Person in lab garb holding up slide with medical images in foreground
Already integrated into many health care and public health applications, AI techniques can improve early detection of disease, help providers optimize treatment strategies and detect disease outbreaks. 
Dean Mary Gallant of the Zuckerberg College of Health Sciences also sees how AI could potentially improve health equity—a fair opportunity for everyone to experience optimal health, regardless of race, ethnicity, gender, location or income.
“By processing and analyzing vast amounts of data at a speed that humans cannot, AI approaches can help us better understand underlying contributors to health outcomes and drivers of health disparities,” says Gallant, a public health expert. “AI-driven diagnostic and treatment algorithms also have the potential to improve health care quality for all.”
Gallant warns, however, that AI also has the potential to worsen health disparities and expand health inequities. For example, AI algorithms that are based on available data may lead to inherently biased results.

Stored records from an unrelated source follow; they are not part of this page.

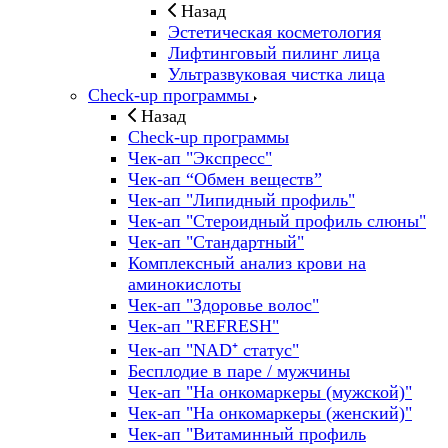
Назад
Эстетическая косметология
Лифтинговый пилинг лица
Ультразвуковая чистка лица
Check-up программы
Назад
Check-up программы
Чек-ап "Экспресс"
Чек-ап “Обмен веществ”
Чек-ап "Липидный профиль"
Чек-ап "Стероидный профиль слюны"
Чек-ап "Стандартный"
Комплексный анализ крови на
аминокислоты
Чек-ап "Здоровье волос"
Чек-ап "REFRESH"
Чек-ап "NAD⁺ статус"
Бесплодие в паре / мужчины
Чек-ап "На онкомаркеры (мужской)"
Чек-ап "На онкомаркеры (женский)"
Чек-ап "Витаминный профиль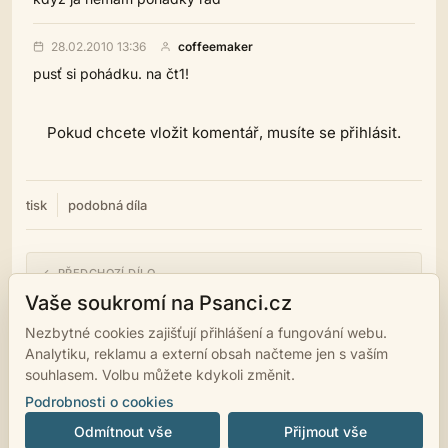
28.02.2010 13:36
coffeemaker
pusť si pohádku. na čt1!
Pokud chcete vložit komentář, musíte se přihlásit.
tisk
podobná díla
← PŘEDCHOZÍ DÍLO
Stanice jménem Zapomnění
Vaše soukromí na Psanci.cz
Nezbytné cookies zajišťují přihlášení a fungování webu.
NÁSLEDUJÍCÍ DÍLO →
Analytiku, reklamu a externí obsah načteme jen s vaším
Pochod stáda ovcí
souhlasem. Volbu můžete kdykoli změnit.
Podrobnosti o cookies
Odmítnout vše
Přijmout vše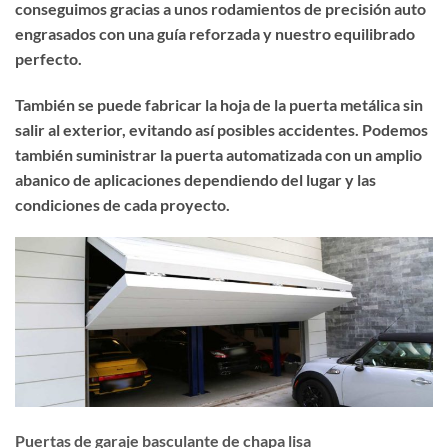
conseguimos gracias a unos rodamientos de precisión auto
engrasados con una guía reforzada y nuestro equilibrado
perfecto.
También se puede fabricar la hoja de la puerta metálica sin
salir al exterior, evitando así posibles accidentes. Podemos
también suministrar la puerta automatizada con un amplio
abanico de aplicaciones dependiendo del lugar y las
condiciones de cada proyecto.
Puertas de garaje basculante de chapa lisa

“The outcomes of AI are only as good as the underlying data it works with,” says Gallant. “If large datasets analyzed using AI don’t adequately include data from members of underserved populations or populations that experience health disparities, which they often don’t, then the results of those data analyses will only benefit the groups represented in the data.”
For example, if the data only includes people who are well-insured or who receive care at specialized health care organizations, then underserved groups won’t have access to improved outcomes, and disparities in health care could increase. 
AI-driven technologies have already led to unfair outcomes for certain groups, says Gallant. 
“As AI continues to be incorporated into health care and public health research and practice, it is essential that we keep considerations of health equity at the forefront of this work, so that the promise of AI can benefit all populations,” says Gallant.